> [EXERCISE MATERIALS]
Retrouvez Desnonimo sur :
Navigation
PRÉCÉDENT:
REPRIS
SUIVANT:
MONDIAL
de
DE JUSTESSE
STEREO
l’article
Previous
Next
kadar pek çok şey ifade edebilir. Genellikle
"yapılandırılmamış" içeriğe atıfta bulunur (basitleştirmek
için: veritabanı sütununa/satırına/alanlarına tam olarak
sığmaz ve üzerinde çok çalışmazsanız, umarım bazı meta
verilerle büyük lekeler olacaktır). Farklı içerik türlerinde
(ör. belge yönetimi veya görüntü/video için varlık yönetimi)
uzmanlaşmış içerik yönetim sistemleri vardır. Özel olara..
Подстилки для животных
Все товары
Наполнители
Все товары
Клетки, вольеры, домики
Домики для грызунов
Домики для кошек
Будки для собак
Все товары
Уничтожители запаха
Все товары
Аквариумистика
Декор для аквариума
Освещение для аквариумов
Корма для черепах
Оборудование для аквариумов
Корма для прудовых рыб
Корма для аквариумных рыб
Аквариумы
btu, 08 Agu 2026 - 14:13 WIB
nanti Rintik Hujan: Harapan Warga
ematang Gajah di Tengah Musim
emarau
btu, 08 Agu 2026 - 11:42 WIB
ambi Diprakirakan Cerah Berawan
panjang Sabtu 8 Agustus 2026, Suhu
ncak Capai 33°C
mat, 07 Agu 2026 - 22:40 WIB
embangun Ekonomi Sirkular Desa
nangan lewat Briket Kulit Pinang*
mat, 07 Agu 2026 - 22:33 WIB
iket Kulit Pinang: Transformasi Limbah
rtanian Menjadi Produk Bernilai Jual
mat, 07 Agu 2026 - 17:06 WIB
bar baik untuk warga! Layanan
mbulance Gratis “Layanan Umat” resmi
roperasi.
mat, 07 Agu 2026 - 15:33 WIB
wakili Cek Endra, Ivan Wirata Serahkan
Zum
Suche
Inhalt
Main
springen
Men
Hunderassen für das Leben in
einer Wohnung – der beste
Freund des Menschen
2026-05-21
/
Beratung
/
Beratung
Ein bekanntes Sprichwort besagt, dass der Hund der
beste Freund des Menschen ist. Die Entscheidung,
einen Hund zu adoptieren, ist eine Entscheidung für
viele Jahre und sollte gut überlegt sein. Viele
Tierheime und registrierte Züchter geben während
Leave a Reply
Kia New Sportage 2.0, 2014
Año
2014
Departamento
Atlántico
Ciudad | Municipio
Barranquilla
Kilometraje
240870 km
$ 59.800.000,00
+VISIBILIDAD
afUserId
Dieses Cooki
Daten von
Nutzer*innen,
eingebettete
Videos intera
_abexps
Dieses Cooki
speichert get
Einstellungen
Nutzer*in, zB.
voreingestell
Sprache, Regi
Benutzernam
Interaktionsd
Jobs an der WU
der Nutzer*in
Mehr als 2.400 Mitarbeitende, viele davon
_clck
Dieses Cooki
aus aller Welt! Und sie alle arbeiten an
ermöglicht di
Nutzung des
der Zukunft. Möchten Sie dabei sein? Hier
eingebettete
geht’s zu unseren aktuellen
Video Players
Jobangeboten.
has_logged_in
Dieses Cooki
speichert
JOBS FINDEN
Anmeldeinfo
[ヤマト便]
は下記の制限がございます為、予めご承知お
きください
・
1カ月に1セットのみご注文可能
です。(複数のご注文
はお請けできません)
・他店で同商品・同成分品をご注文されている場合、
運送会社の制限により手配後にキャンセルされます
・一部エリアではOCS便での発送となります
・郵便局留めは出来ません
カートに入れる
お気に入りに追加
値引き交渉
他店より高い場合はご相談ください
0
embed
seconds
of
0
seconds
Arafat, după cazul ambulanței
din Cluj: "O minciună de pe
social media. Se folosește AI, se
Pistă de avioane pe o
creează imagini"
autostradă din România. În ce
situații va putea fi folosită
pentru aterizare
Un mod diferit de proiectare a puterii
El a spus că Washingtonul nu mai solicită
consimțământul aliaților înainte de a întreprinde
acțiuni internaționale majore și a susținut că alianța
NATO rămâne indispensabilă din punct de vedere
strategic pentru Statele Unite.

> [EXERCISE PROMPT]
In full and without alteration, copy the entries.

> [RESPONSE TO THIS EXERCISE]
Retrouvez Desnonimo sur :
Navigation
PRÉCÉDENT:
REPRIS
SUIVANT:
MONDIAL
de
DE JUSTESSE
STEREO
l’article
Previous
Next
kadar pek çok şey ifade edebilir. Genellikle
"yapılandırılmamış" içeriğe atıfta bulunur (basitleştirmek
için: veritabanı sütununa/satırına/alanlarına tam olarak
sığmaz ve üzerinde çok çalışmazsanız, umarım bazı meta
verilerle büyük lekeler olacaktır). Farklı içerik türlerinde
(ör. belge yönetimi veya görüntü/video için varlık yönetimi)
uzmanlaşmış içerik yönetim sistemleri vardır. Özel olara..
Подстилки для животных
Все товары
Наполнители
Все товары
Клетки, вольеры, домики
Домики для грызунов
Домики для кошек
Будки для собак
Все товары
Уничтожители запаха
Все товары
Аквариумистика
Декор для аквариума
Освещение для аквариумов
Корма для черепах
Оборудование для аквариумов
Корма для прудовых рыб
Корма для аквариумных рыб
Аквариумы
btu, 08 Agu 2026 - 14:13 WIB
nanti Rintik Hujan: Harapan Warga
ematang Gajah di Tengah Musim
emarau
btu, 08 Agu 2026 - 11:42 WIB
ambi Diprakirakan Cerah Berawan
panjang Sabtu 8 Agustus 2026, Suhu
ncak Capai 33°C
mat, 07 Agu 2026 - 22:40 WIB
embangun Ekonomi Sirkular Desa
nangan lewat Briket Kulit Pinang*
mat, 07 Agu 2026 - 22:33 WIB
iket Kulit Pinang: Transformasi Limbah
rtanian Menjadi Produk Bernilai Jual
mat, 07 Agu 2026 - 17:06 WIB
bar baik untuk warga! Layanan
mbulance Gratis “Layanan Umat” resmi
roperasi.
mat, 07 Agu 2026 - 15:33 WIB
wakili Cek Endra, Ivan Wirata Serahkan
Zum
Suche
Inhalt
Main
springen
Men
Hunderassen für das Leben in
einer Wohnung – der beste
Freund des Menschen
2026-05-21
/
Beratung
/
Beratung
Ein bekanntes Sprichwort besagt, dass der Hund der
beste Freund des Menschen ist. Die Entscheidung,
einen Hund zu adoptieren, ist eine Entscheidung für
viele Jahre und sollte gut überlegt sein. Viele
Tierheime und registrierte Züchter geben während
Leave a Reply
Kia New Sportage 2.0, 2014
Año
2014
Departamento
Atlántico
Ciudad | Municipio
Barranquilla
Kilometraje
240870 km
$ 59.800.000,00
+VISIBILIDAD
afUserId
Dieses Cooki
Daten von
Nutzer*innen,
eingebettete
Videos intera
_abexps
Dieses Cooki
speichert get
Einstellungen
Nutzer*in, zB.
voreingestell
Sprache, Regi
Benutzernam
Interaktionsd
Jobs an der WU
der Nutzer*in
Mehr als 2.400 Mitarbeitende, viele davon
_clck
Dieses Cooki
aus aller Welt! Und sie alle arbeiten an
ermöglicht di
Nutzung des
der Zukunft. Möchten Sie dabei sein? Hier
eingebettete
geht’s zu unseren aktuellen
Video Players
Jobangeboten.
has_logged_in
Dieses Cooki
speichert
JOBS FINDEN
Anmeldeinfo
[ヤマト便]
は下記の制限がございます為、予めご承知お
きください
・
1カ月に1セットのみご注文可能
です。(複数のご注文
はお請けできません)
・他店で同商品・同成分品をご注文されている場合、
運送会社の制限により手配後にキャンセルされます
・一部エリアではOCS便での発送となります
・郵便局留めは出来ません
カートに入れる
お気に入りに追加
値引き交渉
他店より高い場合はご相談ください
0
embed
seconds
of
0
seconds
Arafat, după cazul ambulanței
din Cluj: "O minciună de pe
social media. Se folosește AI, se
Pistă de avioane pe o
creează imagini"
autostradă din România. În ce
situații va putea fi folosită
pentru aterizare
Un mod diferit de proiectare a puterii
El a spus că Washingtonul nu mai solicită
consimțământul aliaților înainte de a întreprinde
acțiuni internaționale majore și a susținut că alianța
NATO rămâne indispensabilă din punct de vedere
strategic pentru Statele Unite.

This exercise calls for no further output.